# EZ Go Gas powered Golf Carts?



## Handgunner (Oct 4, 2004)

I've been pondering the swapping and or trading of my Grizzly 600 for one of these.  Any of you have them and what are the pro's/con's of such?

My uncle has one and for hunting, you can't beat it, it seems.  Somewhat quieter than my 4 wheeler, and enough room for two people to ride comfortably... Like me and the wife.  

The 4 wheeler is nice for rough territory, but I don't use it for such.  90% of my riding is on logging roads or field edges, so I think I'd be willing to trade accessibility for comfort.  That, and it would be nice to sit side-by-side with my wife while riding around or to and from hunting locations.  Rather her hanging off the back of a 4wheeler rack.

What do you think?


----------



## Trigabby (Oct 4, 2004)

I've been thinking somewhat the same thing.. But, if at all possible, go electric.  The difference in sound is incredible... If electrical wouldn't be practical, then gas would be the next best thing...


----------



## Handgunner (Oct 4, 2004)

My uncle has one of each.  The electrical, to me, isn't worth it.   You have to plug, unplug, plug unplug, everytime you use it... and then when you do, you're lucky to get a good day out of it...

Or at least that's the way his is...


----------



## GrandSlamHunter (Oct 4, 2004)

I have an electric cart and it is quiet. It is good for getting to and from stands and scouting as long as you are on roads or firm ground. Get into mud and you're looking for a winch. The length of time it will keep a charge depends on the condition of your batteries. Mine has never lost it's charge while I was hunting.

The advantage of the 4 wheeler is its ability to go almost anywhere. It can also pull a seeder or drag or harrow which my cart can't. I'm thinking about going back to one of each to cover all the bases.

GSH


----------



## Snakeman (Oct 4, 2004)

Gas carts have more HP than electric carts.

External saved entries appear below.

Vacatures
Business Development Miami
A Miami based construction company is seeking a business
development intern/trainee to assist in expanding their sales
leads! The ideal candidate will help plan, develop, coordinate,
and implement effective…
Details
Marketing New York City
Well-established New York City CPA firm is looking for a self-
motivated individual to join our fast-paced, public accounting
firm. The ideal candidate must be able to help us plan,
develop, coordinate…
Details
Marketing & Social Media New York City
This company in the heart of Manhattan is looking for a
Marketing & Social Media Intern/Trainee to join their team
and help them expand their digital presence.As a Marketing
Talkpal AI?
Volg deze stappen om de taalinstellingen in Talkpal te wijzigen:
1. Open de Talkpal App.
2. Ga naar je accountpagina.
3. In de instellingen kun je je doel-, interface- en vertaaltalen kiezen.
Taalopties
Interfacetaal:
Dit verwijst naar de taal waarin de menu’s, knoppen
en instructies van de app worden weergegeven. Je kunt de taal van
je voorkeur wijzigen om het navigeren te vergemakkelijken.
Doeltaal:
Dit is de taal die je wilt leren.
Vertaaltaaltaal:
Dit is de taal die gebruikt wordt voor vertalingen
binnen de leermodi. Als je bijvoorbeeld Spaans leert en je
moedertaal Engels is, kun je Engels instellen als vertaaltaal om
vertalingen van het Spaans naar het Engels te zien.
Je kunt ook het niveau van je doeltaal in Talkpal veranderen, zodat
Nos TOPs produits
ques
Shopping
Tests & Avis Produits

The batteries in electric carts are much heavier than the engine in a gas cart, which means they will sink deeper in mud.

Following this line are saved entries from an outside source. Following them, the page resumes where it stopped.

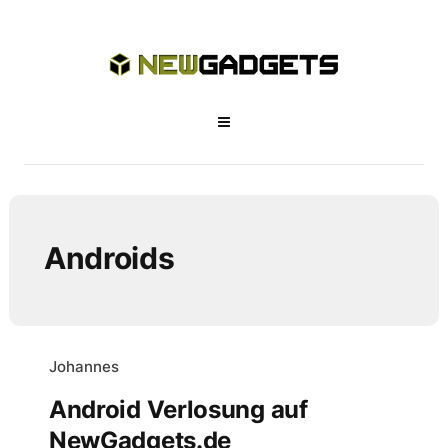
Androids
Johannes
Android Verlosung auf
NewGadgets.de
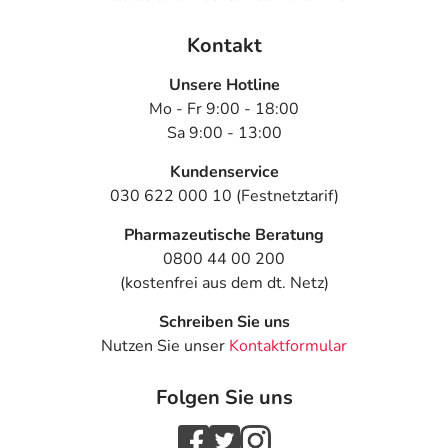
Kontakt
Unsere Hotline
Mo - Fr 9:00 - 18:00
Sa 9:00 - 13:00
Kundenservice
030 622 000 10 (Festnetztarif)
Pharmazeutische Beratung
0800 44 00 200
(kostenfrei aus dem dt. Netz)
Schreiben Sie uns
Nutzen Sie unser
Kontaktformular
Folgen Sie uns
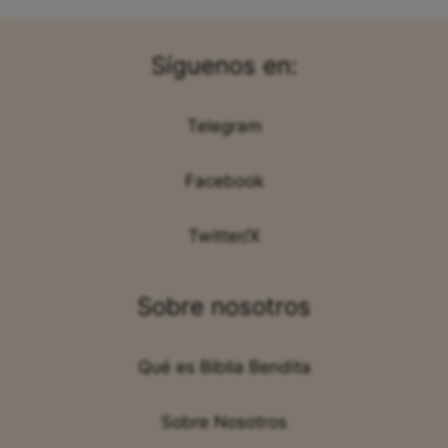
Síguenos en:
Telegram
Facebook
Twitter/X
Sobre nosotros
Qué es Biblia Bendita
Sobre Nosotros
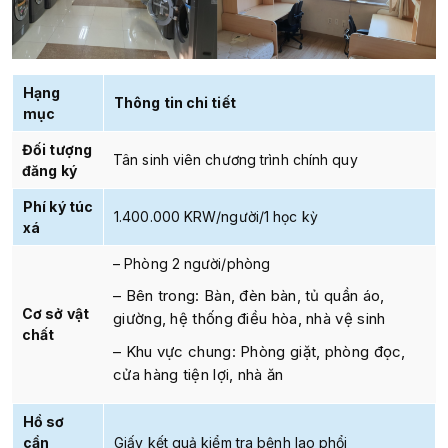
Hạng
Thông tin chi tiết
mục
Đối tượng
Tân sinh viên chương trình chính quy
đăng ký
Phí ký túc
1.400.000 KRW/người/1 học kỳ
xá
– Phòng 2 người/phòng
– Bên trong: Bàn, đèn bàn, tủ quần áo,
Cơ sở vật
giường, hệ thống điều hòa, nhà vệ sinh
chất
– Khu vực chung: Phòng giặt, phòng đọc,
cửa hàng tiện lợi, nhà ăn
Hồ sơ
cần
Giấy kết quả kiểm tra bệnh lao phổi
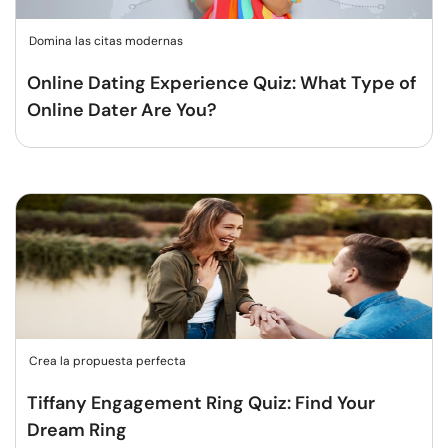
Domina las citas modernas
Online Dating Experience Quiz: What Type of
Online Dater Are You?
Crea la propuesta perfecta
Tiffany Engagement Ring Quiz: Find Your
Dream Ring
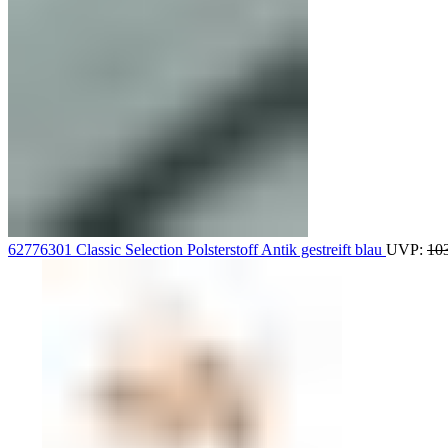
62776301 Classic Selection Polsterstoff Antik gestreift blau
UVP:
10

When your electric cart runs out of "gas" way out in the boonies, you've either got to push it back, or run a loooong extension cord to it.

When your gas cart runs out of gas, you carry a gas can to it, and you're on your way again.

Electric carts are quieter than gas carts.

List the pros and cons yourself, then make a decision.

The Snakeman


----------



## creekhunter (Oct 21, 2004)

*Gas Powered Golf Cart*

I bought a used (1986) gas E-Z Go golf cart in 1992. I'm still using it on my farm. I paid EZ-Go in Fitzgerald to put in a re-built engine about 6-years ago and it still runs strong. I bought a gas cart because I sometimes go distances that I would be afraid to go with a gas cart. Running an extension cord would be a problem in these areas. I've run out of gas before, but I just walked back to the barn and brought back a can of gas/oil mixture. Mine is a 2-cycle. I've pulled a small fertilizer spreader and even run over food plots with the tires to pack the seeds. As long as you keep the air filter cleaned and fresh gas/oil mixture in the tank, they are very reliable. 

The negatives are: Low ground tolerance. They are not much good in deep woods with roots, brush, etc. You can buy a used golf cart with a lift kit, which will help some. They are a little louder than the electric type and I don't ride mine to my stands for that reason. Also, because it runs on gas, it puts off a little bit of odor.  

It's great for taking the wife on a ride with you. I use mine for riding around the yard picking-up sticks and limbs. You can put a trailer ball on a small bracket on the rear and use it to pull a small trailer. The gas type has incredible power. It will spin the wheels before you stop that little engine. 

Ideally, you would want to have a golf cart and a 4-wheeler. Good luck!


----------



## Razorback (Oct 21, 2004)

I'm in the same boat as Delton,  is that a good thing?  

Mama wants a gas powered, lift suspension kitted w/ front bench seat & rear seat that converts to a platform/bed for hauling stuff.

I have heard of a brand that has an independent front suspension as opposed to a transverse leaf spring set up.  She wants a PLUSH ride.

Who has them for sale in the Monroe area?  Is there a way of buying a stock cart & adding the accessories along the way cheaper then buying it already built up?

Any & all help would be appreciated.

Razorback,


----------



## Handgunner (Oct 21, 2004)

Razorback said:
			
		

> I'm in the same boat as Delton,  is that a good thing?



I'm a big ol' boy, long as I'm in back and you up front, or vice versa, we should be safe...


----------



## Nick_T (Oct 21, 2004)

I was lookin at some at the fair last weekend that's called "Chuck Wagon". There 11HP Briggs or Honda, lifted with dirt tires, dump bed, all brand new for @$4K. Thought that wasn't too bad for a new rig. The place that's selling them is in Montazuma, if wanted I can find the contact info.

Nick T


----------



## creekhunter (Oct 22, 2004)

*Golf Cart*

I have a friend who bought a golf cart with the back seat. I rode in it one day and the springs and shocks are not made to support my weight (260-pounds) in a back seat. The rear end bottomed-out with my weight when we would hit a bump. I've kept mine standard. I carry yard tools in the back where the golf bags go. You can throw a couple of bags of corn, or fertilizer in there as well. 

A Kawasaki Mule or nother brand might be a better choice if you plan on carrying more than one additional person.


----------